Ou seja, oito meses passados dos primeiros casos no país, “os doentes estão a ser mais bem tratados, estamos numa fase em que sabemos que quanto mais cedo entrarem na UCI e começarem a ser tratados, melhores resultados teremos. O que ainda não conseguimos perceber é se esta diferença no número de internados em relação às estimativas terá que ver com o tratamento nas enfermarias ou até com o facto de a doença estar a atingir uma faixa etária mais jovem, mais saudável, com menos morbilidade”.
João Gouveia espera que os números fiquem longe das estimativas e que o facto de não haver tantos doentes em UCI resulte da diminuição de casos e com melhores respostas em termos de cuidados.
RT oscilou entre 0,81 e 2,37
De acordo com a informação constante na página do INSA, desde o início da pandemia até agora, a estimativa do RT (número de reprodução efetivo em função do tempo) variou entre os 0,81 e os 2,37.

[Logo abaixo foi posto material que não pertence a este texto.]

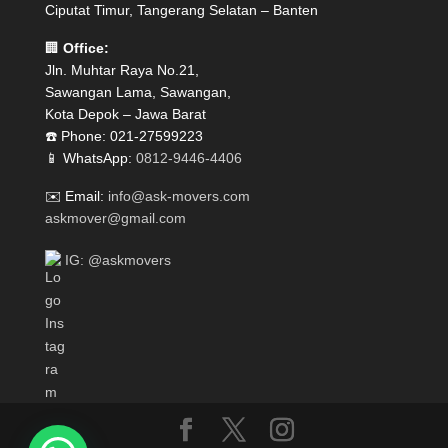
Ciputat Timur, Tangerang Selatan – Banten
🏢
Office:
Jln. Muhtar Raya No.21,
Sawangan Lama, Sawangan,
Kota Depok – Jawa Barat
☎️ Phone: 021-27599223
📱 WhatsApp:
0812-9446-4406
✉️ Email:
info@ask-movers.com
askmover@gmail.com
IG: @askmovers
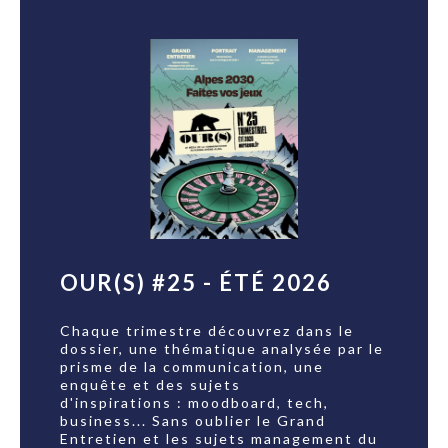
OUR(S) #25 - ÉTÉ 2026
Chaque trimestre découvrez dans le
dossier, une thématique analysée par le
prisme de la communication, une
enquête et des sujets
d'inspirations : moodboard, tech,
business... Sans oublier le Grand
Entretien et les sujets management du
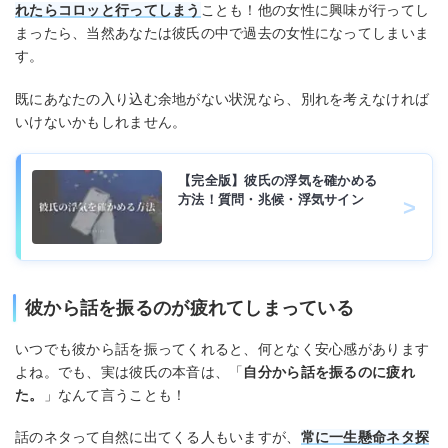
れたらコロッと行ってしまう
ことも！他の女性に興味が行ってし
まったら、当然あなたは彼氏の中で過去の女性になってしまいま
す。
既にあなたの入り込む余地がない状況なら、別れを考えなければ
いけないかもしれません。
【完全版】彼氏の浮気を確かめる
方法！質問・兆候・浮気サイン
彼から話を振るのが疲れてしまっている
いつでも彼から話を振ってくれると、何となく安心感があります
よね。でも、実は彼氏の本音は、「
自分から話を振るのに疲れ
た。
」なんて言うことも！
話のネタって自然に出てくる人もいますが、
常に一生懸命ネタ探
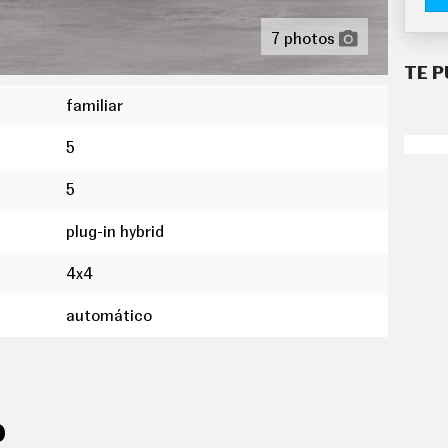
7 photos
vestido de cuero ajustable en altura y en
TE P
familiar
anteros y los asientos traseros
s neumáticos con visualización de presión
5
mo medio
5
30 " panel de instrumentos 1, 31,2 y rueda de
plug-in hybrid
n táctil de 9,00 " salpicadero central 1, 22,9,
no
4x4
ico
automático
talla tft configurable con parabrisas
rdon ) con subwoofer
b trasero, 2, 2 y 0
O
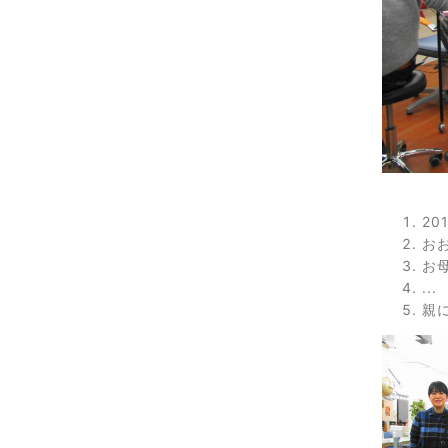
2
お
お
...
親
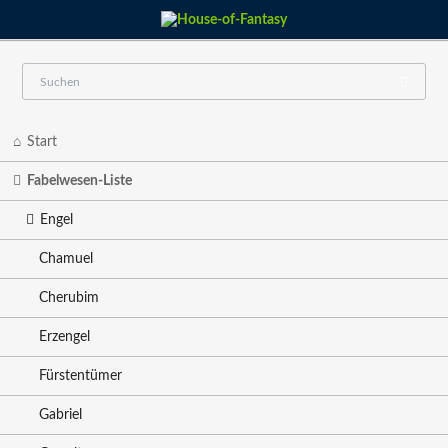
Navigation
Start
überspringen
Fabelwesen-Liste
Engel
Chamuel
Cherubim
Erzengel
Fürstentümer
Gabriel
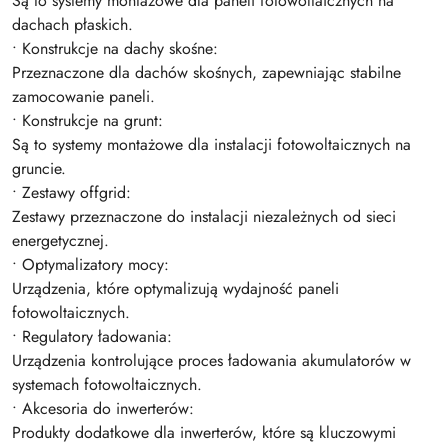
Są to systemy montażowe dla paneli fotowoltaicznych na
dachach płaskich.
• Konstrukcje na dachy skośne:
Przeznaczone dla dachów skośnych, zapewniając stabilne
zamocowanie paneli.
• Konstrukcje na grunt:
Są to systemy montażowe dla instalacji fotowoltaicznych na
gruncie.
• Zestawy offgrid:
Zestawy przeznaczone do instalacji niezależnych od sieci
energetycznej.
• Optymalizatory mocy:
Urządzenia, które optymalizują wydajność paneli
fotowoltaicznych.
• Regulatory ładowania:
Urządzenia kontrolujące proces ładowania akumulatorów w
systemach fotowoltaicznych.
• Akcesoria do inwerterów:
Produkty dodatkowe dla inwerterów, które są kluczowymi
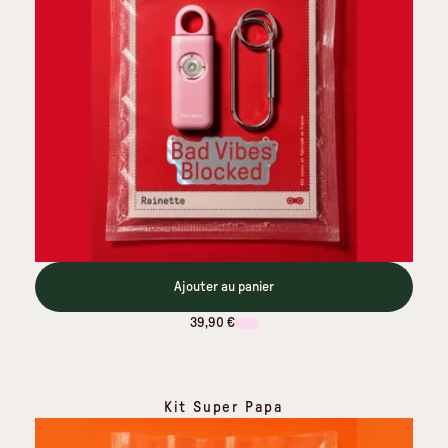
Ajouter au panier
39,90 €
Kit Super Papa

Em julho, o RT volta a ficar abaixo de 1, mantendo-se assim até ao dia 5 de agosto, mas desde 21 de outubro que o RT se mantém elevado entre 1,19 e os1,23, com a região norte sob maior pressão. Há 93 dias que está acima de 1 e com uma média de 2024 novos casos diários.
Segue-se a região centro, que o mantém acima de 1 há 86 dias, com uma média de 359 casos por dia. Lisboa e vale do Tejo tem um RT entre 1,19 e 1,23, média de 901 novos casos por dia. O Alentejo é a região há menos dias em pressão, há 19 dias com um RT entre 1,03 e 1,68, mas apenas com uma média de 56 novos casos diários. No Algarve, o RT está entre 1,02 e 1,14 e 46 novos casos por dia. A análise do INSA das últimas semanas aponta para uma tendência de duplicação de novos casos de SARS-CoV-2, em 14,9 dias, e com valores de RT entre 11,3 e 2,19.
Projeções servem para apoiar planeamento
Ao DN, o INSA explicou que “o principal objetivo deste tipo de projeções é apoiar o planeamento da preparação e resposta dos hospitais e outras unidades e serviços de saúde de modo a melhor responderem às necessidades de saúde da população, em cada momento, face à pressão que a epidemia covid-19 coloca no Serviço Nacional de Saúde”.
Referindo que as projeções do número de doentes em UCI a 4 de novembro, referidas na semana passada pela ministra da Saúde,”foram obtidas por ajustamento de um modelo matemático aos dados observados até dia 25 de outubro, considerando que a tendência a ocorrer entre 26 de outubro e 4 de novembro é igual à observada até 25 de outubro.
As projeções do INSA são feitas a vários dias (dez dias) têm um elevado erro e incerteza, sendo, no entanto, provável que o valor observado amanhã venha a estar dentro do intervalo de erro esperado. O facto de o número observado estar abaixo do projetado pode ser um bom sinal, sugerindo um desacelerar da epidemia.
De qualquer forma, assinala o INSA na resposta ao DN, que “é importante sublinhar que o desacelerar não significa que o número de internados vá começar a decrescer, apenas que o crescimento observado é menor do que o projetado”.